🤖 AI Summary
Head-mounted displays (HMDs) occlude the upper face, severely degrading video-based facial expression and gaze estimation in social XR and impairing visual communication quality. To address this, we propose the first geometry-aware, single-view RGB video inpainting framework that jointly removes HMD occlusions and reconstructs complete 3D facial geometry. Our method innovatively unifies video inpainting with 3D face modeling: dense facial landmarks serve as geometric priors to guide inpainting; a per-frame unoccluded reference mechanism ensures identity consistency; and SynergyNet regresses 3D Morphable Model (3DMM) parameters while a GAN-based network synthesizes photorealistic textures—all optimized end-to-end via geometry-aware losses. Experiments demonstrate robustness across varying landmark densities, significantly improving inpainting fidelity and 3D geometric accuracy. The approach enhances immersion and interaction naturalness in social XR applications.
📝 Abstract
Head-mounted displays (HMDs) are essential for experiencing extended reality (XR) environments and observing virtual content. However, they obscure the upper part of the user's face, complicating external video recording and significantly impacting social XR applications such as teleconferencing, where facial expressions and eye gaze details are crucial for creating an immersive experience. This study introduces a geometry-aware learning-based framework to jointly remove HMD occlusions and reconstruct complete 3D facial geometry from RGB frames captured from a single viewpoint. The method integrates a GAN-based video inpainting network, guided by dense facial landmarks and a single occlusion-free reference frame, to restore missing facial regions while preserving identity.

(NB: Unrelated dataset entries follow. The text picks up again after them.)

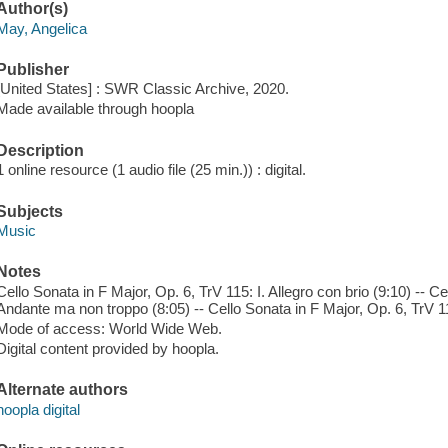
Author(s)
May, Angelica
Publisher
[United States] : SWR Classic Archive, 2020.
Made available through hoopla
Description
1 online resource (1 audio file (25 min.)) : digital.
Subjects
Music
Notes
Cello Sonata in F Major, Op. 6, TrV 115: I. Allegro con brio (9:10) -- Ce
Andante ma non troppo (8:05) -- Cello Sonata in F Major, Op. 6, TrV 115:
Mode of access: World Wide Web.
Digital content provided by hoopla.
Alternate authors
hoopla digital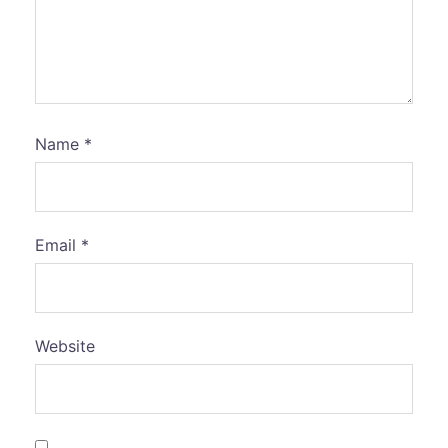
Name
*
Email
*
Website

Subsequently, a SynergyNet-based module regresses 3D Morphable Model (3DMM) parameters from the inpainted frames, enabling accurate 3D face reconstruction. Dense landmark optimization is incorporated throughout the pipeline to improve both the inpainting quality and the fidelity of the recovered geometry. Experimental results demonstrate that the proposed framework can successfully remove HMDs from RGB facial videos while maintaining facial identity and realism, producing photorealistic 3D face geometry outputs. Ablation studies further show that the framework remains robust across different landmark densities, with only minor quality degradation under sparse landmark configurations.